Indirect health effects of fuel poverty are also concerning: as households spend a greater share of their budgets to heat their homes they have less to spend on food and other necessities vital for health. Having to decide whether to heat or eat results in poorer nutrition, which weakens the immune defences against disease. Money worries lead to greater social isolation, and increasingly unsustainable debt causes mental health problems for both adults and children.3 Poverty and poor housing increase family stress and interpersonal conflict, the risk of child abuse and neglect, and the likelihood that children will be taken into care.6

The covid-19 pandemic exacerbated fuel poverty through widespread financial hardship and confining people in their homes.1 School closures meant that children were at home during the day, pushing up household fuel and food bills. But the drivers of fuel poverty are set to get much worse in the coming months. Even before the war in Ukraine, household energy costs were set to jump by more than 50% on 1 April 2022 because of a rise in the government’s price cap.

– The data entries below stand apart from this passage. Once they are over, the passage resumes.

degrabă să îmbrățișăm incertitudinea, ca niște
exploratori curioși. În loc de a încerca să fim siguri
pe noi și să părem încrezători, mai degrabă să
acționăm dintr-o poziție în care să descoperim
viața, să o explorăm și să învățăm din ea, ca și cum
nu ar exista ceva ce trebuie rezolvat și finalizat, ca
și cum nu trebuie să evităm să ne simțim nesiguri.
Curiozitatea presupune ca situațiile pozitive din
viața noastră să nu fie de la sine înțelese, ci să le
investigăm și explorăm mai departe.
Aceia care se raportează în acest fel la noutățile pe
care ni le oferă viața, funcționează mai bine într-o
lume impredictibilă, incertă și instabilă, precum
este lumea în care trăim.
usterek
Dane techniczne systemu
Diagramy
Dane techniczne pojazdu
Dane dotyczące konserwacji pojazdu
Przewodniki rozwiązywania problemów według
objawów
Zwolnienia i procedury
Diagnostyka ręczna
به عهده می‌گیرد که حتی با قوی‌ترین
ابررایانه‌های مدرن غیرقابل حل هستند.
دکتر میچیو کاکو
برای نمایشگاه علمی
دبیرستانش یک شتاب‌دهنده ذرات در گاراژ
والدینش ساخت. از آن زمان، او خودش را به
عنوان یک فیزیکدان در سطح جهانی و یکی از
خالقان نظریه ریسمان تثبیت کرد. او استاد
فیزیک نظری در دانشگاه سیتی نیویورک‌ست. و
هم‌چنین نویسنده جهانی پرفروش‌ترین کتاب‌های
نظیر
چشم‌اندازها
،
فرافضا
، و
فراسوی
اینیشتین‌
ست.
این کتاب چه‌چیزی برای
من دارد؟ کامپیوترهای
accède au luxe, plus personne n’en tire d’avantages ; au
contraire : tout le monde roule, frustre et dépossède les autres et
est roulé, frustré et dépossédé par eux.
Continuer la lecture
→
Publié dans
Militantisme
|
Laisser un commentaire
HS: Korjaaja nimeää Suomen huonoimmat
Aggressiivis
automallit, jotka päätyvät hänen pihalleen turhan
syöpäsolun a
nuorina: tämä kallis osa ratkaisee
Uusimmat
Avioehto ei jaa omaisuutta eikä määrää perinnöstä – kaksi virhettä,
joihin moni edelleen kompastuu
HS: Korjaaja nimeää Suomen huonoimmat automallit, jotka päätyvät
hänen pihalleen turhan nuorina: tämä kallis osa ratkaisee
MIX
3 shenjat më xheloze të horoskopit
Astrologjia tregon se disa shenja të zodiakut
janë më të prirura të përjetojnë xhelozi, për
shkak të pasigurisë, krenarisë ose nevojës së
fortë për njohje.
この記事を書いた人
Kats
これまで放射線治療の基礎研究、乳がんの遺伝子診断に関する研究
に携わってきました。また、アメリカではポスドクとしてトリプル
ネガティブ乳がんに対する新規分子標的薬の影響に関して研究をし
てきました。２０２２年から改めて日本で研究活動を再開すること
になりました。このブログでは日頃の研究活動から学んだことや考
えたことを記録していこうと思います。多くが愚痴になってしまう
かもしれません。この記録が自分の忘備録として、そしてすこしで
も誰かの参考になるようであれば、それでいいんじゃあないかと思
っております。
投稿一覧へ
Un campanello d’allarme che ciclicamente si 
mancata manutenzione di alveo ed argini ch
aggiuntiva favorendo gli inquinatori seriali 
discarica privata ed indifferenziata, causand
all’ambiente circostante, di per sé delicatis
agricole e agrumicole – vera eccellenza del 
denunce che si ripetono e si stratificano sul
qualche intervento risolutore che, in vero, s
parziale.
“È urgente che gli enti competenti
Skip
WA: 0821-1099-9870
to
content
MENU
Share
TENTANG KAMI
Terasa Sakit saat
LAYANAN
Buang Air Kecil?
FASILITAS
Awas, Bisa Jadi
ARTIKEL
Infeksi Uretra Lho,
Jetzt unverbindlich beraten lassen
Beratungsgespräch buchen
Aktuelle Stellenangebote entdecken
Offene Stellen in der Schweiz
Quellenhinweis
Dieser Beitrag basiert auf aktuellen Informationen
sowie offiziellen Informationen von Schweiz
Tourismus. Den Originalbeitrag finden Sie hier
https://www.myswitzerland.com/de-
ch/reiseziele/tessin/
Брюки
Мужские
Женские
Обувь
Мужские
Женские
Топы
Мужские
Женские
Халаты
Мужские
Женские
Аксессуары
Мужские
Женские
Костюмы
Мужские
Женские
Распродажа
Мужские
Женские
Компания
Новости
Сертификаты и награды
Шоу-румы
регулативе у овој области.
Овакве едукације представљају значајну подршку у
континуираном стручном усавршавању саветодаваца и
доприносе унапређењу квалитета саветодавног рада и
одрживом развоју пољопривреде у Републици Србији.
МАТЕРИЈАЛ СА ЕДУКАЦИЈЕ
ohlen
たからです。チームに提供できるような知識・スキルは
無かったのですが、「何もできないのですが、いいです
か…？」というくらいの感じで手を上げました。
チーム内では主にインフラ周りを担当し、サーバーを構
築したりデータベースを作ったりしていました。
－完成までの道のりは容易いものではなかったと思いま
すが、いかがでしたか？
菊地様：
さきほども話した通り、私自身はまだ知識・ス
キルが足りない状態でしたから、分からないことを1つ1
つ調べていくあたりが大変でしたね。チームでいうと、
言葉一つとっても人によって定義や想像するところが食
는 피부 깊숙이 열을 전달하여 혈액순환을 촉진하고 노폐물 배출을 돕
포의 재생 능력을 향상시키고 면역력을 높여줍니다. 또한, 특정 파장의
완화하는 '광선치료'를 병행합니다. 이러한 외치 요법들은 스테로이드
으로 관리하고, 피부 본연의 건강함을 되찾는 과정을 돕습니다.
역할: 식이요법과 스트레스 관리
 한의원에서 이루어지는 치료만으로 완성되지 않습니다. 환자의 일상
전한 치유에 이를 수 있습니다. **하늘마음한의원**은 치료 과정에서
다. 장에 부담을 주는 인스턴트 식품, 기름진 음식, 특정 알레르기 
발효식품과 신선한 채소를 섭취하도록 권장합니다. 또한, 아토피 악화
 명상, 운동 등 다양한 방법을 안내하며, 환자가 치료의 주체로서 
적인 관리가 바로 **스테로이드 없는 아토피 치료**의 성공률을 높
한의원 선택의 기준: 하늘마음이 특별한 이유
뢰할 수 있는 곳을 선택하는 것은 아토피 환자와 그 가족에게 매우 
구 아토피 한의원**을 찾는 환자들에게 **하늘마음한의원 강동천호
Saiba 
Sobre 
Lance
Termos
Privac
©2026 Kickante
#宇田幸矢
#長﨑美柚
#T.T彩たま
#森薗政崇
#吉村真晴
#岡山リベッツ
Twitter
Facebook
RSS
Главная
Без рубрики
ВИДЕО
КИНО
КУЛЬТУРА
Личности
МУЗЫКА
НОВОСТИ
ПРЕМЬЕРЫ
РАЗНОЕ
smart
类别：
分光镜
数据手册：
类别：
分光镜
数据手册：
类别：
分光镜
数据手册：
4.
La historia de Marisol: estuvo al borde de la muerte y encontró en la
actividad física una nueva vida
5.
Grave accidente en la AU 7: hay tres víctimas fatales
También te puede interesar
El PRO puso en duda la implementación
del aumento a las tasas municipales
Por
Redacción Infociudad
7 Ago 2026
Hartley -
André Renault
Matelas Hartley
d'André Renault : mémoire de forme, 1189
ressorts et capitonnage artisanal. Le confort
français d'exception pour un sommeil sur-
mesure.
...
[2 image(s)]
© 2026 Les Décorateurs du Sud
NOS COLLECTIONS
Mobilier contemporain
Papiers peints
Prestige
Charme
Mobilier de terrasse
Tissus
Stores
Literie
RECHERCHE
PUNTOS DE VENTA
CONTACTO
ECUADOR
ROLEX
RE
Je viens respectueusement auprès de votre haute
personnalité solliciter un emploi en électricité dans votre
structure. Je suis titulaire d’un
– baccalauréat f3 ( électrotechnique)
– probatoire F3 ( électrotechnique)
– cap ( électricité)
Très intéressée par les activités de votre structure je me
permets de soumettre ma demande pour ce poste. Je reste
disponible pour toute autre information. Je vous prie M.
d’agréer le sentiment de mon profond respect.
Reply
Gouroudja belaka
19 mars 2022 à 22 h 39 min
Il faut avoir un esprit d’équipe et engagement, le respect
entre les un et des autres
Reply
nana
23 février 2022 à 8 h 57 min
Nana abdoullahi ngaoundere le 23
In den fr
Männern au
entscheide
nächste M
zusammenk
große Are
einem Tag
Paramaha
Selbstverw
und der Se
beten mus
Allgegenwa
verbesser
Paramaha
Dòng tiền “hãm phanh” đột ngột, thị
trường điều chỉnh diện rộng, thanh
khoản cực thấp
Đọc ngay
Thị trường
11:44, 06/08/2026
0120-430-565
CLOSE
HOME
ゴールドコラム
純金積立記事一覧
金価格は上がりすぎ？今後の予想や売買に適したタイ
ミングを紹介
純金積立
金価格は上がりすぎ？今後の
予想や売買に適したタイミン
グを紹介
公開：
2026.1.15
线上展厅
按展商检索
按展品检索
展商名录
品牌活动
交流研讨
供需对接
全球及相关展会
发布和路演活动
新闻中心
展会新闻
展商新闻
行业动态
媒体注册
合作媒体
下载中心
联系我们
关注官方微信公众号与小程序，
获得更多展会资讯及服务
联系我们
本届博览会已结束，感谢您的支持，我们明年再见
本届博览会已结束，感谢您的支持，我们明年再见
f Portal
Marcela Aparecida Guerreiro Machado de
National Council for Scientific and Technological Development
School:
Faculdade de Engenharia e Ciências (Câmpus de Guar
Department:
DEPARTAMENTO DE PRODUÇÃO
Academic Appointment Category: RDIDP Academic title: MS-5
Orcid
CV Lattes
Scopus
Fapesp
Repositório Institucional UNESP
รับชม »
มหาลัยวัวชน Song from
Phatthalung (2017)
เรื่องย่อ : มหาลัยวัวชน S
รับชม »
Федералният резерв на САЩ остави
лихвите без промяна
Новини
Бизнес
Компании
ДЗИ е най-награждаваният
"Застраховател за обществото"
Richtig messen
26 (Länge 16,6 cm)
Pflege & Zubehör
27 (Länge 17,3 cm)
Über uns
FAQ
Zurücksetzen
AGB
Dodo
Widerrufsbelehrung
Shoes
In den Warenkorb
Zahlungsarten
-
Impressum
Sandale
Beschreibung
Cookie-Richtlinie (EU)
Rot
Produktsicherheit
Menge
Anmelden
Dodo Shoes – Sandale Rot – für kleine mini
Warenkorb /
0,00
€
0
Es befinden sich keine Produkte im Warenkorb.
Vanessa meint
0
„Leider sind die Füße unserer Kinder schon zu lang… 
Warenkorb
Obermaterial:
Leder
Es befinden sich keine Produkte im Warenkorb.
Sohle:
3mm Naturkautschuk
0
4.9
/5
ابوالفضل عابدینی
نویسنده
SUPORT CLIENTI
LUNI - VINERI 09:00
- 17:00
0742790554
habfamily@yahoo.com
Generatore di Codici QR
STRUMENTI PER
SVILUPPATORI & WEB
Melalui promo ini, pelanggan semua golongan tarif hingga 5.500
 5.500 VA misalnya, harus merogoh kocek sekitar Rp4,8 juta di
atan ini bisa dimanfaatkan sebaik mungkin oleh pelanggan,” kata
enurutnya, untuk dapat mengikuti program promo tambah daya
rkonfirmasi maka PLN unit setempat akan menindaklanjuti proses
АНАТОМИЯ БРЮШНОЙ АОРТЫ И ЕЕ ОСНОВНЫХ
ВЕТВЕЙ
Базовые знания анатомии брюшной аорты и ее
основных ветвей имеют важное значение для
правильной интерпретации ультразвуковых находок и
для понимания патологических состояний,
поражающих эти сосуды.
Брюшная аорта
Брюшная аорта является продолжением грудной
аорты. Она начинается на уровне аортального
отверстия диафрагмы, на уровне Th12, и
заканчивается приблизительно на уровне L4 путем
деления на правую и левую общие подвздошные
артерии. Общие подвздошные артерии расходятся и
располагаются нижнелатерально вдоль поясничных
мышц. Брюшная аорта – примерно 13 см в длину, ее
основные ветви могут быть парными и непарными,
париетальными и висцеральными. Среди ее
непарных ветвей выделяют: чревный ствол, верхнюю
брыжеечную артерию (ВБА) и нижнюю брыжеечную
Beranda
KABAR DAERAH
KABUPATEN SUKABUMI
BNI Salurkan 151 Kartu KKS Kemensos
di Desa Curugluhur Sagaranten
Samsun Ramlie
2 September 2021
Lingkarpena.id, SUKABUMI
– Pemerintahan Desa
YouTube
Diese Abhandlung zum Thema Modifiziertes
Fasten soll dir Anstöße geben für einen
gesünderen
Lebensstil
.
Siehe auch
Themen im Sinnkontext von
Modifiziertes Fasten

The Resolution Foundation, an independent think tank, has estimated that with no government intervention the number of households in “fuel stress” (spending more than 10% of their household budget on energy) will rise to 6.2 million overnight in England alone— 27% of all households. Older households and families with children living in inefficient homes will be hit hardest.7 Measures announced by the government in February 2022 will help a million families, but that still leaves 20% of households in England, or five million, in fuel stress. Nearly half these households have children.8

Further falls in real incomes are also expected this year, with the Bank of England predicting large rises in inflation that will push up the general cost of living. At the same time, people receiving state income support through universal credit have just lost the temporary rise of £20 a week introduced during the pandemic, among other reductions in benefits.9

The list of descriptors for financial hardship—such as fuel poverty, food poverty, funeral poverty, furniture poverty, period poverty, and digital poverty—continues to grow. Ultimately these deprivations are the expression of a system failing to provide enough income to live healthily. The number of British households becoming destitute more than doubled during the pandemic. Child poverty was rising before the pandemic, and further substantial increases are expected when the government figures are released later this year.9 Solutions need to focus on the root causes of poverty overall, especially poverty affecting children. Providing adequate income support is a necessary first step.

What can we do?

Clinicians can play a key part in advocating for policies and practices that reduce poverty. Medical organisations could and should advocate for much more and better targeted support for households in fuel poverty, as proposed by organisations such as the Resolution Foundation, including a larger increase in benefits and broadening eligibility from April, as well as a greater expansion and uplift of the warm home than is currently planned.7 Interventions to improve housing quality, including improving insulation and heating, have been shown to be cost effective in reducing hospital admissions.10

Clinicians could help to reduce or prevent the health harms caused by fuel poverty by routinely asking about patients’ social conditions, family income, and housing and providing signposting to welfare support services to help maximise family incomes.11 Following guidance on excess winter deaths by the National Institute for Health and Care Excellence (NICE), clinicians working in primary care could make every contact count in assessing heating needs.12

The NHS has a key role as an anchor institution with a duty to reduce social inequalities in health. This role includes developing local area strategies to tackle root causes of poor health so that healthcare professionals don’t end up sending patients back into the conditions that made them ill in the first place.13

Footnotes

  • Competing interests: We have read and understood BMJ policy on declaration of interests and have no interests to declare.

  • Provenance and peer review: Commissioned; not externally peer reviewed.